Sunday, March 03, 2019

Ongoing notes: early March, 2019


[our two young ladies before school earlier this week, in their self-proclaimed (and self-chosen) ballet outfits; Rose chose her outfit, in part, for the sake of Pink Shirt Day]

A new year, but January was a wash, it would seem; between overload of work, various house-illnesses and a couple of snow days, all of which managed to take up the first half of February as well. At least I started another poetry manuscript during the final week of January, which I think I’m quite pleased with so far (poems here and here, so far; hopefully more to come).


March! I turn 49 mid-month. Bah.

KY: Given just how deeply Kentucky poet Amelia Martens’ full-length debut, The Spoons in the Grass are There to Dig a Moat (Sarabande Books, 2016), resonated with me [see my review of such here], I was eager to see her new chapbook of prose poems, Ursa Minor (elsewhere, 2018). Winner of the 2017 elsewhere poetry chapbook prize, as judged by Lance Larsen, Ursa Minor is made up of twenty prose poems around “the little girl and the bear,” extending the fable of the archetypical characters, as well as using the two as a way to speak to and around further possibilities. As she includes on her website:

In his response to the work, judge Lance Larsen wrote, “I was surprised how the author could take an archetypal pair . . . and put them through all sorts of situations, such that I started to care about them. The language was funny and ironic . . .”

I like very much how Martens’ pieces hover in that nether-realm between prose-poems (Sawako Nakayasu, Rosmarie Waldrop) and lyric fiction (Sarah Manguso, Lydia Davis). There is much here to enjoy, and I’m curious to see if this title is part of an eventual larger book-length manuscript, whether as a section of something larger, or if the adventures of little girl and bear are extended further.

PB & J

The little girl and the bear are making sandwiches. Peanut butter and jellyfish, because the coral reefs are dying. Even Daryl Hannah is being replaced by a man, and women in Japan still buy skin bleach. Please god, they write on paper towels as the bear wraps their sandwiches: Please God. And the little girl doesn’t know if this means, please god, or please, god. And she thinks about the sisters buried under concrete in Italy and then it means Please! God! But the bear doesn’t abide punctuation. Next sandwich, the girl will use the marker to write Dear God, because a letter is an opening and the bear brought her a branch of butterfly bush today, a purple pompom on the end, and said: Here, this is for your body, it’s called The New Testament. The girl is tired of tests. And everything people say that is supposed to be meant.

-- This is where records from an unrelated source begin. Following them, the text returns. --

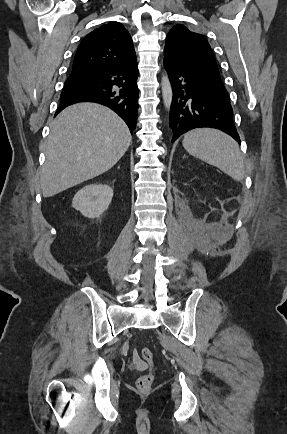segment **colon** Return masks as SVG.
Listing matches in <instances>:
<instances>
[{
	"label": "colon",
	"mask_w": 287,
	"mask_h": 434,
	"mask_svg": "<svg viewBox=\"0 0 287 434\" xmlns=\"http://www.w3.org/2000/svg\"><path fill=\"white\" fill-rule=\"evenodd\" d=\"M137 358L141 361H144L146 364H148L151 367V370L148 373L141 375L136 382V386L139 391L147 392L150 390L151 384L154 379V374L152 371L154 365L153 354L150 349L142 348L140 351V355Z\"/></svg>",
	"instance_id": "obj_1"
}]
</instances>
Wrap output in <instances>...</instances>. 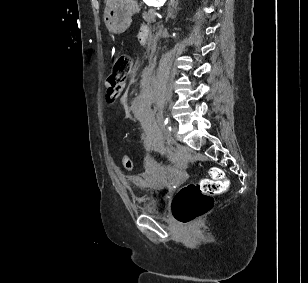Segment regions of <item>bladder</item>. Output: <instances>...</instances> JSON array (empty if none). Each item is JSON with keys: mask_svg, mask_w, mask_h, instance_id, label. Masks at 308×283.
Instances as JSON below:
<instances>
[{"mask_svg": "<svg viewBox=\"0 0 308 283\" xmlns=\"http://www.w3.org/2000/svg\"><path fill=\"white\" fill-rule=\"evenodd\" d=\"M160 211L159 207L156 206L154 209H149L148 212L149 213H158Z\"/></svg>", "mask_w": 308, "mask_h": 283, "instance_id": "1", "label": "bladder"}]
</instances>
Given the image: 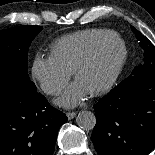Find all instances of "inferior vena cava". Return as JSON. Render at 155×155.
I'll list each match as a JSON object with an SVG mask.
<instances>
[{
    "label": "inferior vena cava",
    "mask_w": 155,
    "mask_h": 155,
    "mask_svg": "<svg viewBox=\"0 0 155 155\" xmlns=\"http://www.w3.org/2000/svg\"><path fill=\"white\" fill-rule=\"evenodd\" d=\"M43 90L48 94H59L61 92V88L53 83L44 84Z\"/></svg>",
    "instance_id": "inferior-vena-cava-1"
}]
</instances>
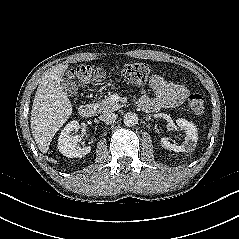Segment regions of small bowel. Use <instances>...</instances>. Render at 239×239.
<instances>
[{
  "label": "small bowel",
  "mask_w": 239,
  "mask_h": 239,
  "mask_svg": "<svg viewBox=\"0 0 239 239\" xmlns=\"http://www.w3.org/2000/svg\"><path fill=\"white\" fill-rule=\"evenodd\" d=\"M149 86L155 96L150 97L142 93L139 100L140 106L147 111L176 106L182 103L188 95V89L184 85L170 82L158 74L151 76Z\"/></svg>",
  "instance_id": "c3829d8e"
}]
</instances>
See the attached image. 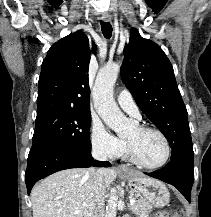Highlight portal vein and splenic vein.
<instances>
[{
    "instance_id": "obj_1",
    "label": "portal vein and splenic vein",
    "mask_w": 211,
    "mask_h": 217,
    "mask_svg": "<svg viewBox=\"0 0 211 217\" xmlns=\"http://www.w3.org/2000/svg\"><path fill=\"white\" fill-rule=\"evenodd\" d=\"M135 203V198H130V204H134ZM79 211H76V213H78Z\"/></svg>"
}]
</instances>
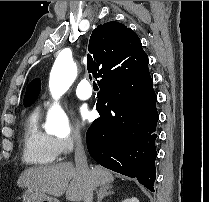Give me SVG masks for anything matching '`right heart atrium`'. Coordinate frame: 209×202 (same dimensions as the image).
Returning a JSON list of instances; mask_svg holds the SVG:
<instances>
[{"label": "right heart atrium", "instance_id": "d8ad5b80", "mask_svg": "<svg viewBox=\"0 0 209 202\" xmlns=\"http://www.w3.org/2000/svg\"><path fill=\"white\" fill-rule=\"evenodd\" d=\"M56 143L60 153L69 155L81 147L82 136L80 133L74 131L67 136L56 138ZM73 173L74 175L79 174L76 169H73Z\"/></svg>", "mask_w": 209, "mask_h": 202}]
</instances>
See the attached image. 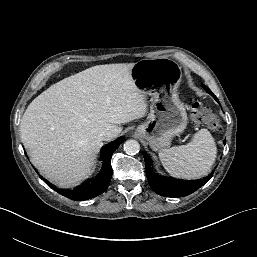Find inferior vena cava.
I'll return each instance as SVG.
<instances>
[{
  "instance_id": "obj_1",
  "label": "inferior vena cava",
  "mask_w": 257,
  "mask_h": 257,
  "mask_svg": "<svg viewBox=\"0 0 257 257\" xmlns=\"http://www.w3.org/2000/svg\"><path fill=\"white\" fill-rule=\"evenodd\" d=\"M116 136L117 134L113 130L103 131L99 134V137L101 138V140H104V141L111 140Z\"/></svg>"
}]
</instances>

Toronto/Northern Michigan: Recently, online poetry journal where is the river began producing chapbooks online, with a limited edition of print copies distributed gratis, through the individual authors (full disclosure: I was one of those initial authors). Also on that list of first titles includes WELCOME TO THE LAST EARTH SHOW (2018) by Michigan poet, editor and publisher Michael Sikkema, a sequence of nineteen untitled fragments:

We were making good time
hoping to descend into an interesting
meadow when the industrial bullfrogs
I can hook you up with
five gallons of sublime
future for the price of
a working atmosphere
but I can’t help you
translate the owls for
fucks sake leave them be

There is an oddly surreal quality to Sikkema’s lyrics, held together as a sequence via collage, both standing as singular, almost koan-like poems, and an extended poem, neither of which entirely solidify as overt narrative, but manage to skim across a fine line of meaning. His poems (or: poem) concurrently demand the reader’s attention and exist as they unfold, allowing readers to take in what they will. And my question around this work of Sikkema’s is equal to that of Martens: is this a stand-alone, a section of a larger structure, or a poem sequence that might emerge as something book-length?